───── Material provided

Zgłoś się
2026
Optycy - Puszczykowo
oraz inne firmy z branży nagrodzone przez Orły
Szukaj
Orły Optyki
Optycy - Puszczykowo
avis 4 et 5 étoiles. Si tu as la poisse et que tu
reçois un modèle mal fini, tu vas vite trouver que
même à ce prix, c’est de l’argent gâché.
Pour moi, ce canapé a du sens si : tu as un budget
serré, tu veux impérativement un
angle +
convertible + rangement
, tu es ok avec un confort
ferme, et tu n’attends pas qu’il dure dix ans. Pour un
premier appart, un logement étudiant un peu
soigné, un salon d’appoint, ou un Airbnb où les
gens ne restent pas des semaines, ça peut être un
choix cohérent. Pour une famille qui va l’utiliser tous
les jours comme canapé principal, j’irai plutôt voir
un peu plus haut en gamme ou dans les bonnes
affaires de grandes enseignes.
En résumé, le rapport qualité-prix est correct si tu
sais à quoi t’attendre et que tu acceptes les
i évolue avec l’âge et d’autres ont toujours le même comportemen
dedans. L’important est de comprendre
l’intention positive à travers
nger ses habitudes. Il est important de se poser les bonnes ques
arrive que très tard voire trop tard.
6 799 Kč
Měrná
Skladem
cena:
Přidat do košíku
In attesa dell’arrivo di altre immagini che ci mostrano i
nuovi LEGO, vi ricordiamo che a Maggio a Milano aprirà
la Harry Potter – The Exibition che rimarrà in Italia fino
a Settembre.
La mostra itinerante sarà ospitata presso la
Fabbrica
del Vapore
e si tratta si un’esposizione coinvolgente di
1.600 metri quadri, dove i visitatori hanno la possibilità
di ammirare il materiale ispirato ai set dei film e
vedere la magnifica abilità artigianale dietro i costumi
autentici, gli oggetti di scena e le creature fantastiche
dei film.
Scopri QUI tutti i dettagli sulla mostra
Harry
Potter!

──────────

◆ **Exercise prompt**
All the entries should be output exactly as given.

◆ **Answer to this task**
Zgłoś się
2026
Optycy - Puszczykowo
oraz inne firmy z branży nagrodzone przez Orły
Szukaj
Orły Optyki
Optycy - Puszczykowo
avis 4 et 5 étoiles. Si tu as la poisse et que tu
reçois un modèle mal fini, tu vas vite trouver que
même à ce prix, c’est de l’argent gâché.
Pour moi, ce canapé a du sens si : tu as un budget
serré, tu veux impérativement un
angle +
convertible + rangement
, tu es ok avec un confort
ferme, et tu n’attends pas qu’il dure dix ans. Pour un
premier appart, un logement étudiant un peu
soigné, un salon d’appoint, ou un Airbnb où les
gens ne restent pas des semaines, ça peut être un
choix cohérent. Pour une famille qui va l’utiliser tous
les jours comme canapé principal, j’irai plutôt voir
un peu plus haut en gamme ou dans les bonnes
affaires de grandes enseignes.
En résumé, le rapport qualité-prix est correct si tu
sais à quoi t’attendre et que tu acceptes les
i évolue avec l’âge et d’autres ont toujours le même comportemen
dedans. L’important est de comprendre
l’intention positive à travers
nger ses habitudes. Il est important de se poser les bonnes ques
arrive que très tard voire trop tard.
6 799 Kč
Měrná
Skladem
cena:
Přidat do košíku
In attesa dell’arrivo di altre immagini che ci mostrano i
nuovi LEGO, vi ricordiamo che a Maggio a Milano aprirà
la Harry Potter – The Exibition che rimarrà in Italia fino
a Settembre.
La mostra itinerante sarà ospitata presso la
Fabbrica
del Vapore
e si tratta si un’esposizione coinvolgente di
1.600 metri quadri, dove i visitatori hanno la possibilità
di ammirare il materiale ispirato ai set dei film e
vedere la magnifica abilità artigianale dietro i costumi
autentici, gli oggetti di scena e le creature fantastiche
dei film.
Scopri QUI tutti i dettagli sulla mostra
Harry
Potter!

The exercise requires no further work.